Nominated Member of Parliament (NMP) Kuik Shiao-Yin and MP Seah Kian Peng tell The New Paper on Sunday that they will continue to push for single mothers to have greater access to benefits and help.
Ms Kuik says: "I hope that the state can seriously consider giving equal maternity leave or Child Development Account (CDA) dollar-for-dollar matching benefit to single mothers."
Now, unwed mothers do not receive the Baby Bonus cash gift of $6,000 or the Government's co-matching contribution of up to $6,000 in the baby's CDA.
Both Ms Kuik and Mr Seah predict that things will change eventually.
Mr Seah says the extent of benefits provided and the speed at which they are given out are works in progress. "The system has been dynamic, not static," he adds.

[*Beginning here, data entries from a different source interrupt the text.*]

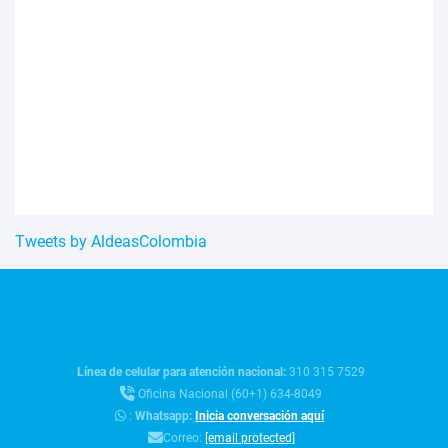
Tweets by AldeasColombia
Línea de celular para atención nacional:
310 315 7529
Oficina Nacional (60+1) 634-8049
:
Whatsapp:
Inicia conversación aquí
Correo:
[email protected]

Public sentiment is also changing, points out Ms Kuik. "The state is probably well aware that public mores are changing and there is growing public acceptance of single mothers."
She adds that the state tends to take a more conservative approach, allowing itself more time to calibrate policies.
The Government may monitor the benefits given to single mothers and see if it encourages the single-parent family model.
If it does not, but instead creates positive outcomes, more benefits may be given, she explains.
Ms Kuik, a new mother reasons: "I champion (the cause of) single mothers simply because I am now a mother myself, and can empathise with the beauty and burden of parenthood.
"I also have friends and employees, all from different economic backgrounds who are single mothers.
"I am privileged to know single mothers who are hardworking, courageous and faithful to their responsibilities."